ASSIGNED TASK - Once you find the line with "socadvising@ucsd.edu (490, 1483)" in the entries below, print it and each line after it up to and including the line with "红外镜头 (137, 508)", exactly, without pictures.

Top of SOURCE RECORDS

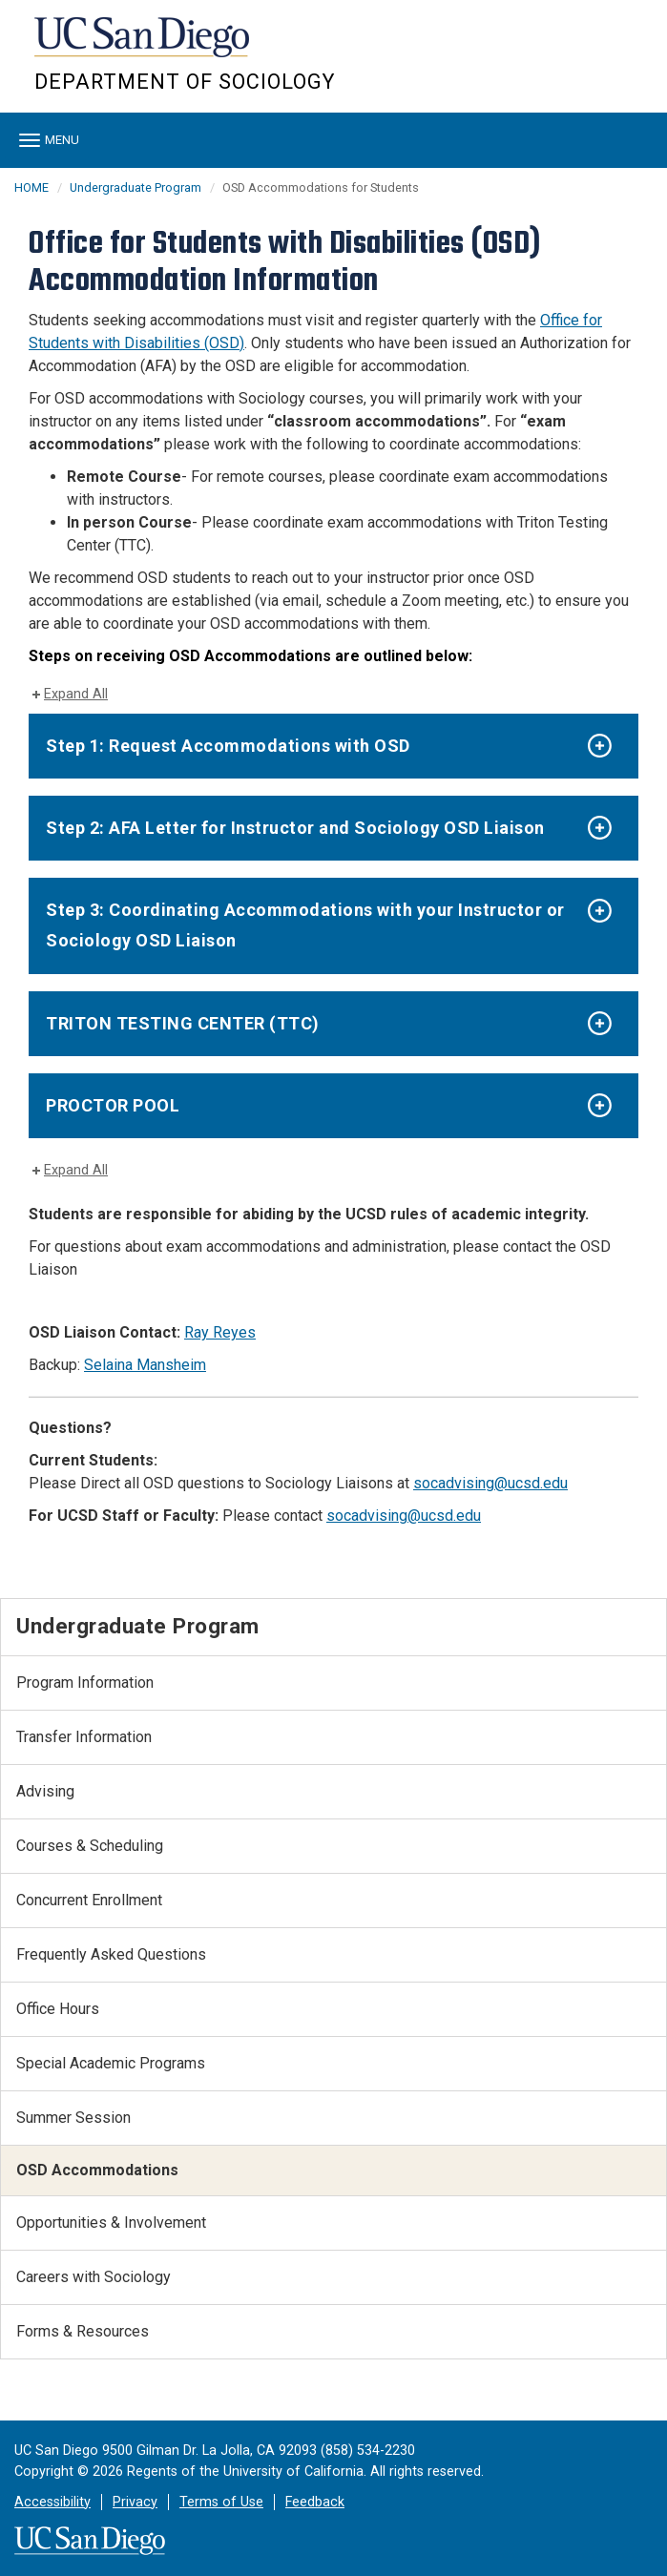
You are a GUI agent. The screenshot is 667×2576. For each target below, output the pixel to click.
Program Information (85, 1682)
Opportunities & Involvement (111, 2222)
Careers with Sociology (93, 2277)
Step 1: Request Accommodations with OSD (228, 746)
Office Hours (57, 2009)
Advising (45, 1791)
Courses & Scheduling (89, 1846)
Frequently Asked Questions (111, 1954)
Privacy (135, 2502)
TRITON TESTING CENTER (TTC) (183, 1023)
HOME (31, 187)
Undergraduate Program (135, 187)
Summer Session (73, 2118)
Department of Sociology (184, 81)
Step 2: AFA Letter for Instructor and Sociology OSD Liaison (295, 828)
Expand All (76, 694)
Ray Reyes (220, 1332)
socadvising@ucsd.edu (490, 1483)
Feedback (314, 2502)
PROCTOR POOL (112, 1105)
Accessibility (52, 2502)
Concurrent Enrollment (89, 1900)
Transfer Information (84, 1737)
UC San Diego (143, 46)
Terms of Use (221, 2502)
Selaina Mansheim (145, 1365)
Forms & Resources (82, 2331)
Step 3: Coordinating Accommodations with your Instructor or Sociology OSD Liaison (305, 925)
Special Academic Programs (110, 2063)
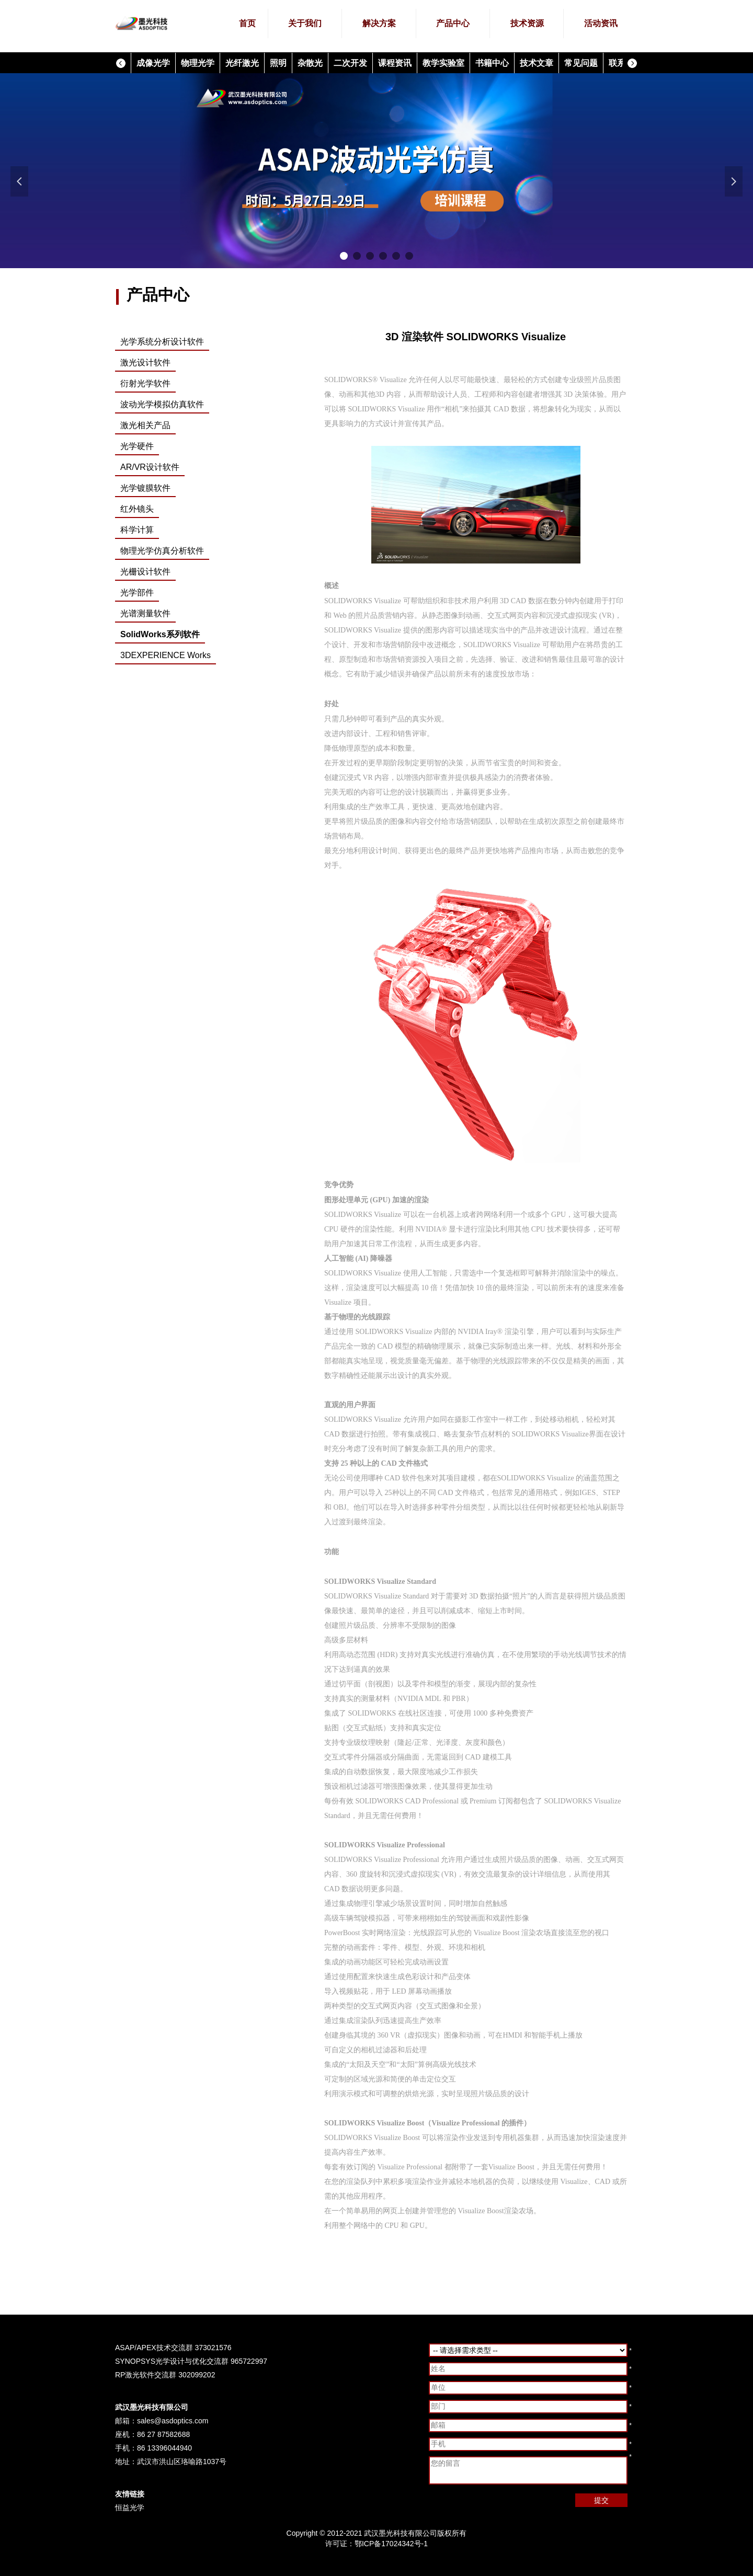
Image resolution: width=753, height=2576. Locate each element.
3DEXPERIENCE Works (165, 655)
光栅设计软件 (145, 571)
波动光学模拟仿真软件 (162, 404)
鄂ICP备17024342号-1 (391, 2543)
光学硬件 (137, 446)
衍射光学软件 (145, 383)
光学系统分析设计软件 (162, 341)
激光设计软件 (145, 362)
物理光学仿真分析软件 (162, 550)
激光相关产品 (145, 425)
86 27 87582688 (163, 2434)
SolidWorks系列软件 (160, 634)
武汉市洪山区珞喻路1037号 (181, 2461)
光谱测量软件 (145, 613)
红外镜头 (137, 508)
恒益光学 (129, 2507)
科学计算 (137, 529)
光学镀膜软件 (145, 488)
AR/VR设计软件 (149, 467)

Bottom of SOURCE RECORDS

RESPONSE TO THE TASK -
socadvising@ucsd.edu (490, 1483)
Feedback (314, 2502)
PROCTOR POOL (112, 1105)
Accessibility (52, 2502)
Concurrent Enrollment (89, 1900)
Transfer Information (84, 1737)
UC San Diego (143, 46)
Terms of Use (221, 2502)
Selaina Mansheim (145, 1365)
Forms & Resources (82, 2331)
Step 3: Coordinating Accommodations with your Instructor or Sociology OSD Liaison (305, 925)
Special Academic Programs (110, 2063)
Image resolution: width=753, height=2576. Locate each element.
3DEXPERIENCE Works (165, 655)
光栅设计软件 (145, 571)
波动光学模拟仿真软件 (162, 404)
鄂ICP备17024342号-1 (391, 2543)
光学硬件 (137, 446)
衍射光学软件 (145, 383)
光学系统分析设计软件 (162, 341)
激光设计软件 (145, 362)
物理光学仿真分析软件 (162, 550)
激光相关产品 (145, 425)
86 27 87582688 (163, 2434)
SolidWorks系列软件 (160, 634)
武汉市洪山区珞喻路1037号 (181, 2461)
光谱测量软件 (145, 613)
红外镜头 (137, 508)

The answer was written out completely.